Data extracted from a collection
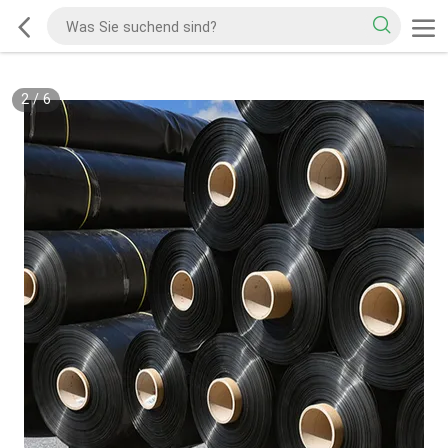
2
/
6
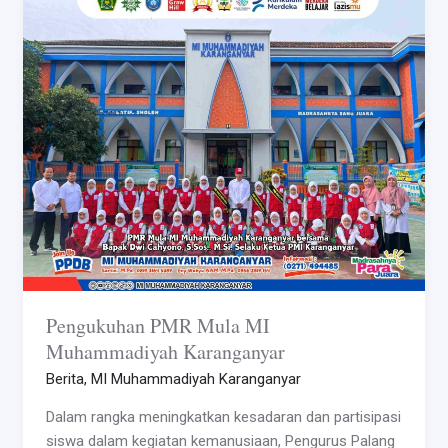
Pengukuhan
PMR
Mula
MI
Muhammadiyah
Karanganyar
Pengukuhan PMR Mula MI
Muhammadiyah Karanganyar
Berita
,
MI Muhammadiyah Karanganyar
Dalam rangka meningkatkan kesadaran dan partisipasi
siswa dalam kegiatan kemanusiaan, Pengurus Palang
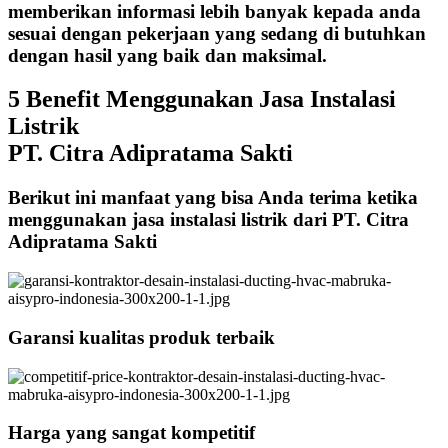
memberikan informasi lebih banyak kepada anda
sesuai dengan pekerjaan yang sedang di butuhkan
dengan hasil yang baik dan maksimal.
5 Benefit Menggunakan Jasa Instalasi
Listrik
PT. Citra Adipratama Sakti
Berikut ini manfaat yang bisa Anda terima ketika
menggunakan jasa instalasi listrik dari PT. Citra
Adipratama Sakti
Garansi kualitas produk terbaik
Harga yang sangat kompetitif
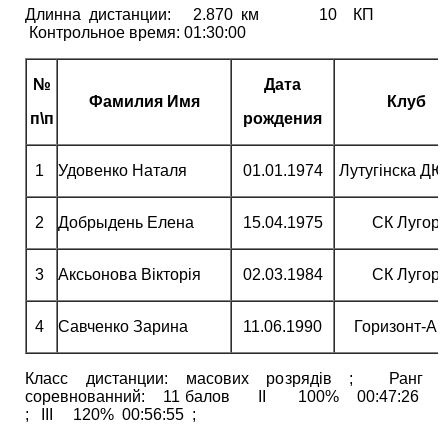
Длинна дистанции: 2.870 км 10 КП
Контрольное время: 01:30:00
№
Дата
Фамилия Имя
Клуб
п\п
рождения
1
Удовенко Наталя
01.01.1974
Лутугінска Д
2
Добрыдень Елена
15.04.1975
СК Лугор
3
Аксьонова Вікторія
02.03.1984
СК Лугор
4
Савченко Зарина
11.06.1990
Горизонт-А
Класс дистанции: масових розрядів ; Ранг
соревнованний: 11 балов ІІ 100% 00:47:26
; ІІІ 120% 00:56:55 ;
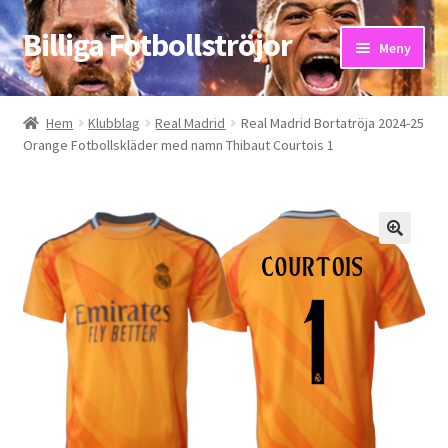
Billiga Fotbollströjor
Hoppa
Hoppa
Meny
till
till
navigering
innehåll
Hem
Hem
Klubblag
Real Madrid
Real Madrid Bortatröja 2024-25
Orange Fotbollskläder med namn Thibaut Courtois 1
Bloggar
Butik
Kassa
Kontakta oss
Mitt konto
Storleksguiden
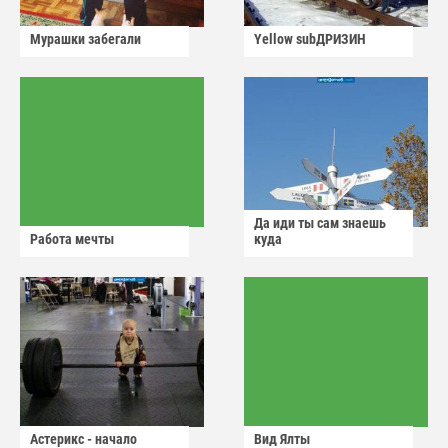
Мурашки забегали
Yellow subДРИЗИН
Да иди ты сам знаешь
Работа мечты
куда
Астерикс - начало
Вид Ялты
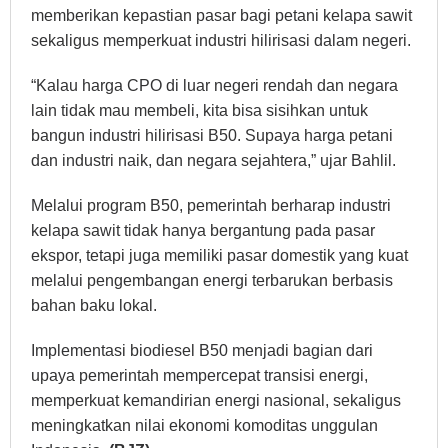
memberikan kepastian pasar bagi petani kelapa sawit
sekaligus memperkuat industri hilirisasi dalam negeri.
“Kalau harga CPO di luar negeri rendah dan negara
lain tidak mau membeli, kita bisa sisihkan untuk
bangun industri hilirisasi B50. Supaya harga petani
dan industri naik, dan negara sejahtera,” ujar Bahlil.
Melalui program B50, pemerintah berharap industri
kelapa sawit tidak hanya bergantung pada pasar
ekspor, tetapi juga memiliki pasar domestik yang kuat
melalui pengembangan energi terbarukan berbasis
bahan baku lokal.
Implementasi biodiesel B50 menjadi bagian dari
upaya pemerintah mempercepat transisi energi,
memperkuat kemandirian energi nasional, sekaligus
meningkatkan nilai ekonomi komoditas unggulan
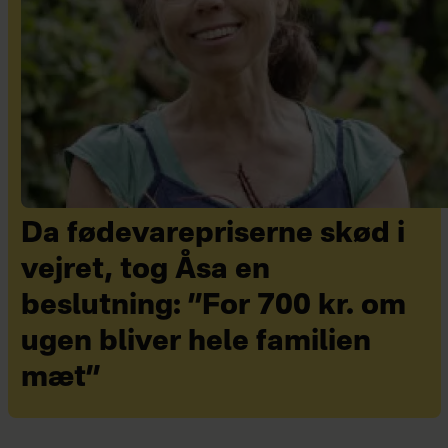
Da fødevarepriserne skød i
vejret, tog Åsa en
beslutning: ”For 700 kr. om
ugen bliver hele familien
mæt”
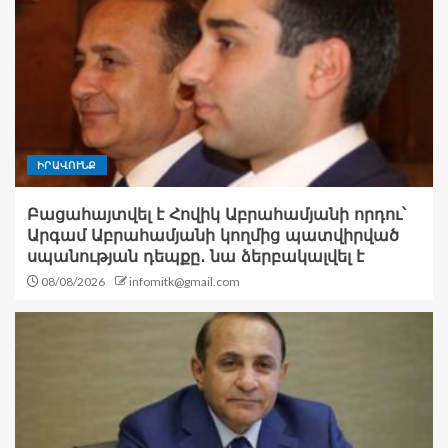
ԻՐԱՎՈՒՆՔ
Բացահայտվել է Հովիկ Աբրահամյանի որդու՝
Արգամ Աբրահամյանի կողմից պատվիրված
սպանության դեպքը․ նա ձերբակալվել է
08/08/2026
infomitk@gmail.com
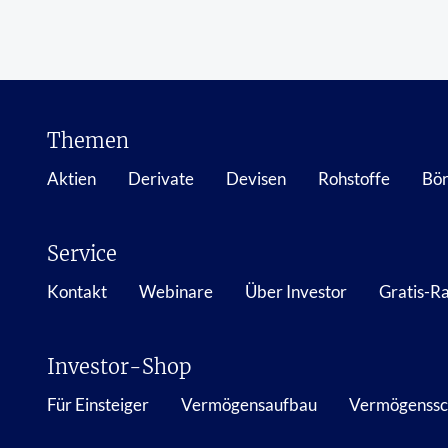
Themen
Aktien
Derivate
Devisen
Rohstoffe
Bör
Service
Kontakt
Webinare
Über Investor
Gratis-R
Investor-Shop
Für Einsteiger
Vermögensaufbau
Vermögenssc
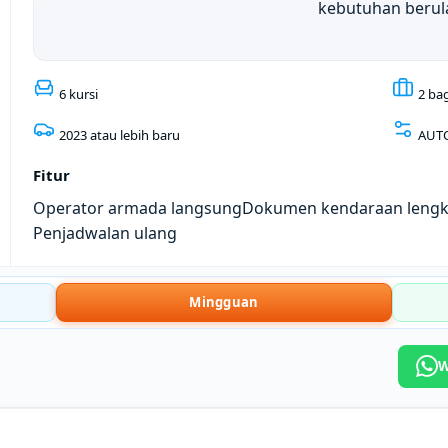
kebutuhan berul
6 kursi
2 ba
2023 atau lebih baru
AUT
Fitur
Operator armada langsung
Dokumen kendaraan leng
Penjadwalan ulang
Mingguan
W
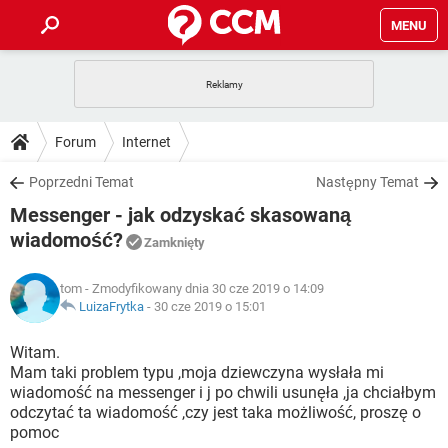
MENU
STRONA GŁÓWNA
YOUTUBE
TIKTOK
PORADY
Forum
Internet
GRY
WHATSAPP
PlayStation
TIKTOK
DO POBRANIA
Poprzedni Temat
Następny Temat
SPOTIFY
NETFLIX
GRY
WHATSAPP
Messenger - jak odzyskać skasowaną
INSTAGRAM
ANDROID
FACEBOOK
TIKTOK
FORUM
SPOTIFY
NETFLIX
wiadomość?
Zamknięty
WINDOWS 10
GRY
WHATSAPP
INSTAGRAM
COVID-19
FACEBOOK
TIKTOK
ARTYKUŁY
IOS
NETFLIX
tom
- Zmodyfikowany dnia 30 cze 2019 o 14:09
WINDOWS 10
GRY
WHATSAPP
LuizaFrytka
-
30 cze 2019 o 15:01
INSTAGRAM
COVID-19
FACEBOOK
TIKTOK
SPOTIFY
NETFLIX
Witam.
WINDOWS 10
GRY
WHATSAPP
INSTAGRAM
FACEBOOK
Mam taki problem typu ,moja dziewczyna wysłała mi
SPOTIFY
NETFLIX
wiadomość na messenger i j po chwili usunęła ,ja chciałbym
WINDOWS 10
odczytać ta wiadomość ,czy jest taka możliwość, proszę o
INSTAGRAM
FACEBOOK
pomoc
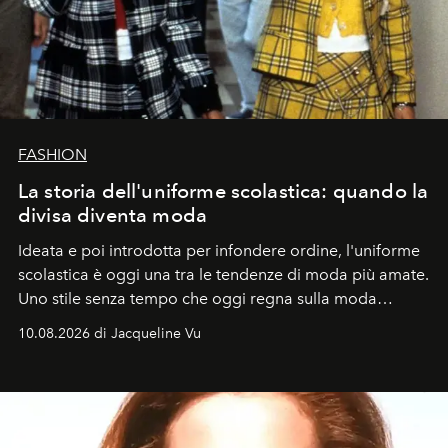
FASHION
La storia dell'uniforme scolastica: quando la
divisa diventa moda
Ideata e poi introdotta per infondere ordine, l'uniforme
scolastica è oggi una tra le tendenze di moda più amate.
Uno stile senza tempo che oggi regna sulla moda
tradizionale e sulla cultura pop.
10.08.2026 di Jacqueline Vu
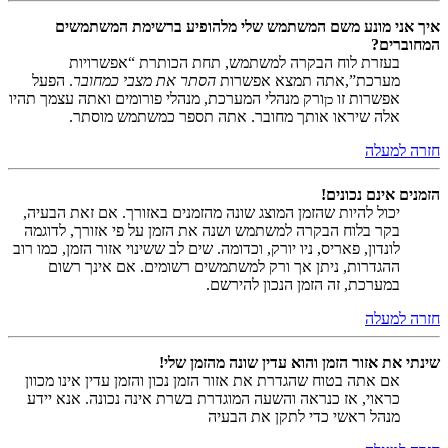
איך אני מונע משם המשתמש שלי מלהופיע ברשימת המשתמשים
המחוברים?
בעזרת לוח הבקרה למשתמש, תחת הכותרת “אפשרויות
מערכת”,אתה תמצא אפשרות
הסתר את מצבי כמחובר
. הפעל
אפשרות זו
ורק מנהלי המערכת, מנהלי פורומים ואתה עצמך תהיו
כן
אלה שיראו אותך מחובר. אתה תספר כמשתמש מוסתר.
חזרה למעלה
הזמנים אינם נכונים!
יכול להיות שהזמן המוצג שונה מהזמנים באזורך. אם זאת הבעיה,
בקר בלוח הבקרה למשתמש ושנה את הזמן על פי אזורך, לדוגמה
לונדון, פאריס, ניו יורק, וכדומה. שים לב ששינוי אזור הזמן, כמו רוב
ההגדרות, ניתן אך ורק למשתמשים רשומים. אם אינך רשום
במערכת, זה הזמן הנכון להירשם.
חזרה למעלה
שינתי את אזור הזמן והוא עדין שונה מהזמן שלי!
אם אתה בטוח שהגדרת את אזור הזמן נכון והזמן עדין אינו מכוון
כראוי, אז כנראה והשעה המוגדרת בשרת אינה נכונה. אנא יידע
מנהל ראשי כדי לתקן את הבעיה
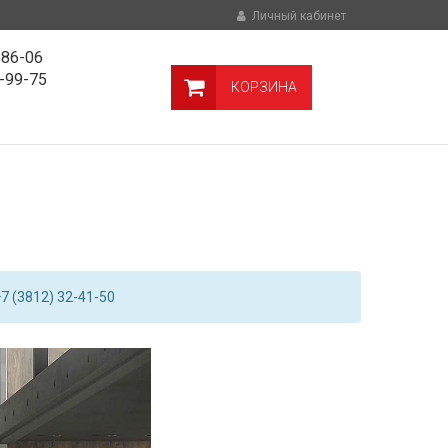
Личный кабинет
-86-06
9-99-75
КОРЗИНА
7 (3812) 32-41-50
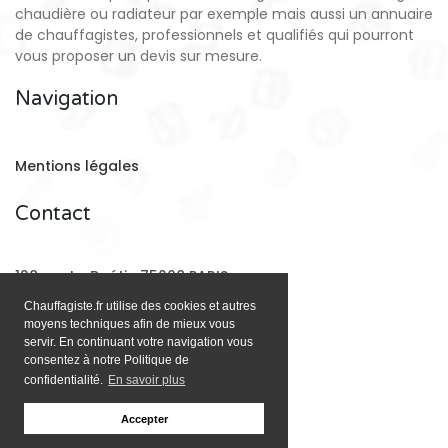
chaudière ou radiateur par exemple mais aussi un annuaire
de chauffagistes, professionnels et qualifiés qui pourront
vous proposer un devis sur mesure.
Navigation
Mentions légales
Contact
128 rue La Boétie 75008 PARIS
Chauffagiste.fr utilise des cookies et autres
moyens techniques afin de mieux vous
Email:
contact@chauffagiste.fr
servir. En continuant votre navigation vous
consentez à notre Politique de
confidentialité.
En savoir plus
Accepter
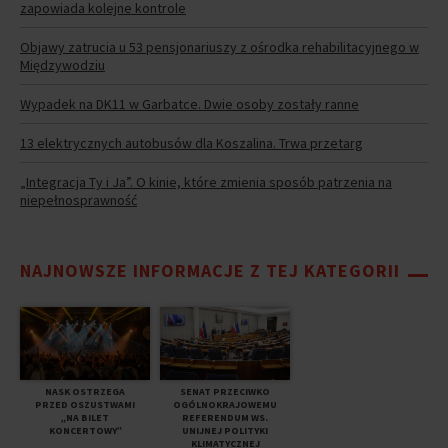
zapowiada kolejne kontrole
Objawy zatrucia u 53 pensjonariuszy z ośrodka rehabilitacyjnego w
Międzywodziu
Wypadek na DK11 w Garbatce. Dwie osoby zostały ranne
13 elektrycznych autobusów dla Koszalina. Trwa przetarg
„Integracja Ty i Ja”. O kinie, które zmienia sposób patrzenia na
niepełnosprawność
NAJNOWSZE INFORMACJE Z TEJ KATEGORII
NASK OSTRZEGA
SENAT PRZECIWKO
PRZED OSZUSTWAMI
OGÓLNOKRAJOWEMU
„NA BILET
REFERENDUM WS.
KONCERTOWY”
UNIJNEJ POLITYKI
KLIMATYCZNEJ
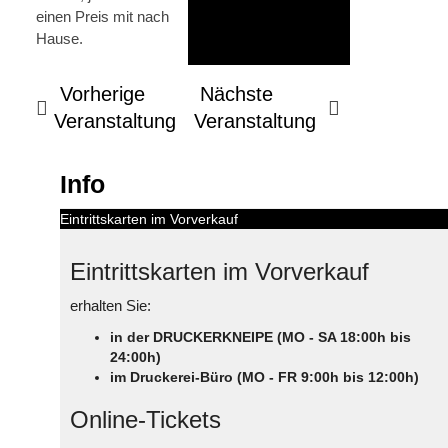
einen Preis mit nach
Hause.
Vorherige
Nächste
Veranstaltung
Veranstaltung
Info
Eintrittskarten im Vorverkauf
Eintrittskarten im Vorverkauf
erhalten Sie:
in der DRUCKERKNEIPE (MO - SA 18:00h bis
24:00h)
im Druckerei-Büro (MO - FR 9:00h bis 12:00h)
Online-Tickets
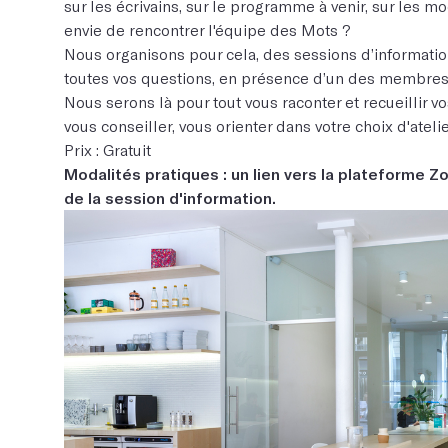
sur les écrivains, sur le programme à venir, sur les m
envie de rencontrer l'équipe des Mots ?
Nous organisons pour cela, des sessions d’informati
toutes vos questions, en présence d’un des membres
Nous serons là pour tout vous raconter et recueillir 
vous conseiller, vous orienter dans votre choix d'ateli
Prix : Gratuit
Modalités pratiques : un lien vers la plateforme 
de la session d'information.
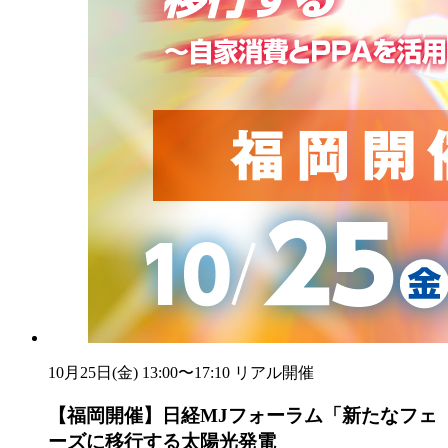
10月25日(金) 13:00〜17:10
リアル開催
【福岡開催】日経MJフォーラム「新たなフェ
ーズに移行する太陽光発電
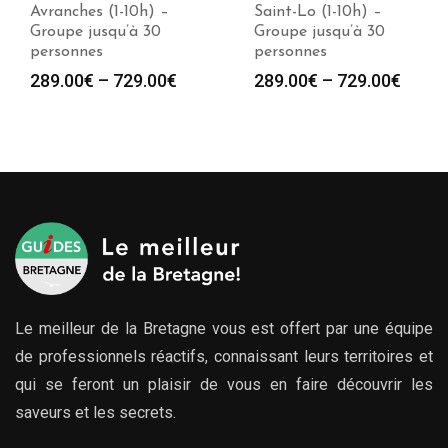
Avranches (1-10h) –
Saint-Lo (1-10h) –
Groupe jusqu’à 30
Groupe jusqu’à 30
personnes
personnes
289.00
€
–
729.00
€
289.00
€
–
729.00
€
Le meilleur de la Bretagne vous est offert par une équipe
de professionnels réactifs, connaissant leurs territoires et
qui se feront un plaisir de vous en faire découvrir les
saveurs et les secrets.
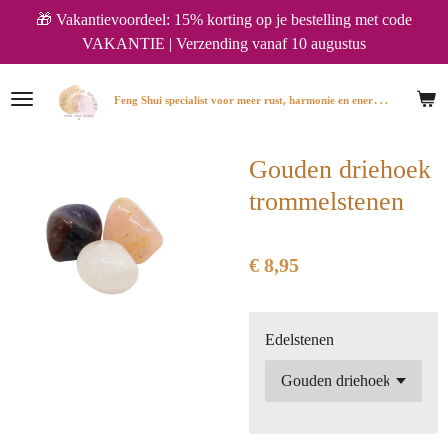
🎁 Vakantievoordeel: 15% korting op je bestelling met code
Ga
VAKANTIE | Verzending vanaf 10 augustus
direct
naar
de
F
eng Shui specialist voor meer rust, harmonie en energie in huis.
hoofdinhoud
Gouden driehoek
trommelstenen
€ 8,95
Edelstenen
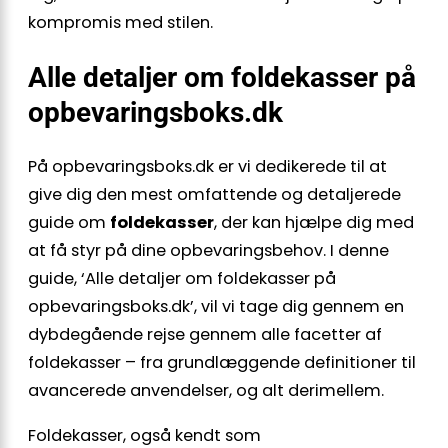
kompromis med stilen.
Alle detaljer om foldekasser på
opbevaringsboks.dk
På opbevaringsboks.dk er vi dedikerede til at
give dig den mest omfattende og detaljerede
guide om
foldekasser
, der kan hjælpe dig med
at få styr på dine opbevaringsbehov. I denne
guide, ‘Alle detaljer om foldekasser på
opbevaringsboks.dk’, vil vi tage dig gennem en
dybdegående rejse gennem alle facetter af
foldekasser – fra grundlæggende definitioner til
avancerede anvendelser, og alt derimellem.
Foldekasser, også kendt som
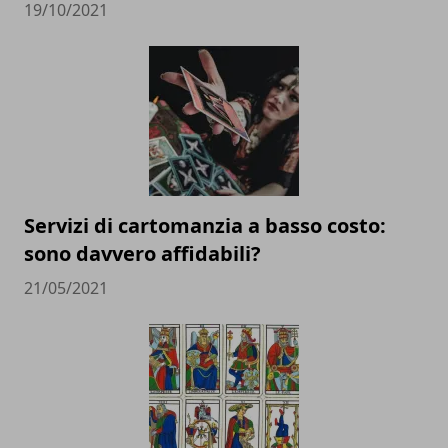
19/10/2021
Servizi di cartomanzia a basso costo:
sono davvero affidabili?
21/05/2021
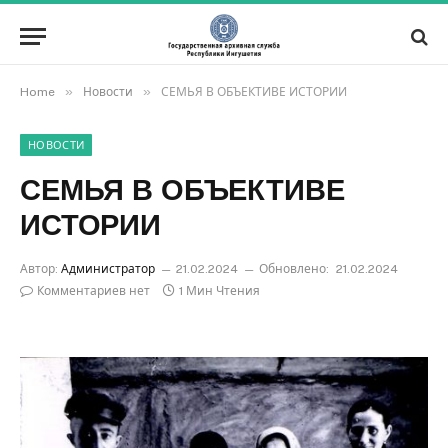
»
»
Home
Новости
СЕМЬЯ В ОБЪЕКТИВЕ ИСТОРИИ
НОВОСТИ
СЕМЬЯ В ОБЪЕКТИВЕ
ИСТОРИИ
Автор:
Администратор
21.02.2024
Обновлено:
21.02.2024
Комментариев нет
1 Мин Чтения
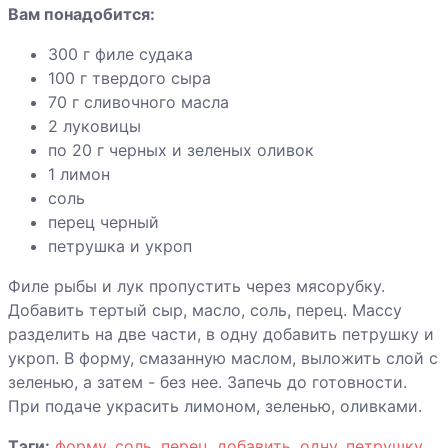
сельдью
Вам понадобится:
Креветки и
300 г филе судака
морские
100 г твердого сыра
гребешки с
70 г сливочного масла
овощами
2 луковицы
по 20 г черных и зеленых оливок
1 лимон
соль
Креветки с
перец черный
картофелем и
петрушка и укроп
брокколи
Филе рыбы и лук пропустить через мясорубку.
Лосось с
Добавить тертый сыр, масло, соль, перец. Массу
луковым
разделить на две части, в одну добавить петрушку и
соусом
укроп. В форму, смазанную маслом, выложить слой с
зеленью, а затем - без нее. Запечь до готовности.
Морская рыба
При подаче украсить лимоном, зеленью, оливками.
на пару
Тэги:
форму
,
соль
,
перец
,
добавить
,
одну
,
петрушку
,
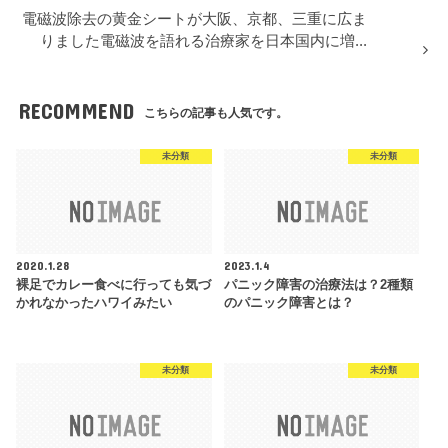
電磁波除去の黄金シートが大阪、京都、三重に広ま
りました電磁波を語れる治療家を日本国内に増...
RECOMMEND
こちらの記事も人気です。
未分類
未分類
2020.1.28
2023.1.4
裸足でカレー食べに行っても気づ
パニック障害の治療法は？2種類
かれなかったハワイみたい
のパニック障害とは？
未分類
未分類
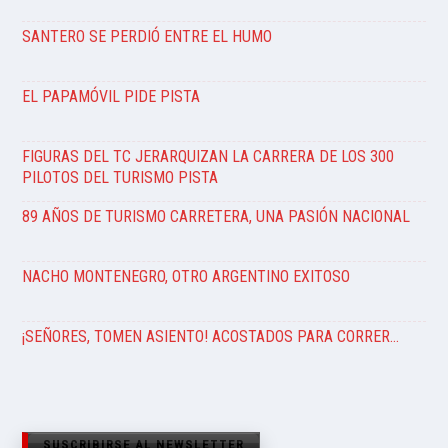
SANTERO SE PERDIÓ ENTRE EL HUMO
EL PAPAMÓVIL PIDE PISTA
FIGURAS DEL TC JERARQUIZAN LA CARRERA DE LOS 300
PILOTOS DEL TURISMO PISTA
89 AÑOS DE TURISMO CARRETERA, UNA PASIÓN NACIONAL
NACHO MONTENEGRO, OTRO ARGENTINO EXITOSO
¡SEÑORES, TOMEN ASIENTO! ACOSTADOS PARA CORRER…
SUSCRIBIRSE AL NEWSLETTER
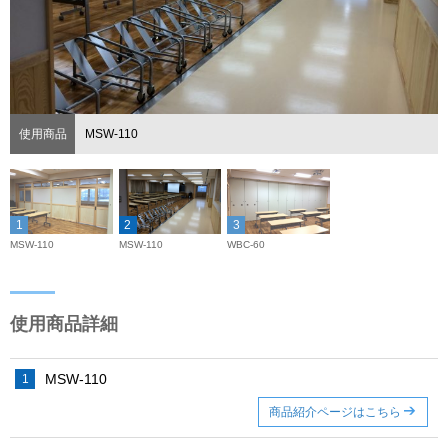
使用商品
MSW-110
MSW-110
MSW-110
WBC-60
使用商品詳細
MSW-110
商品紹介ページはこちら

Work to complete: From the data above, gather every line that includes the word "Real".

Reply:
Real Madrid
Real Madrid Bortatröja 2024-25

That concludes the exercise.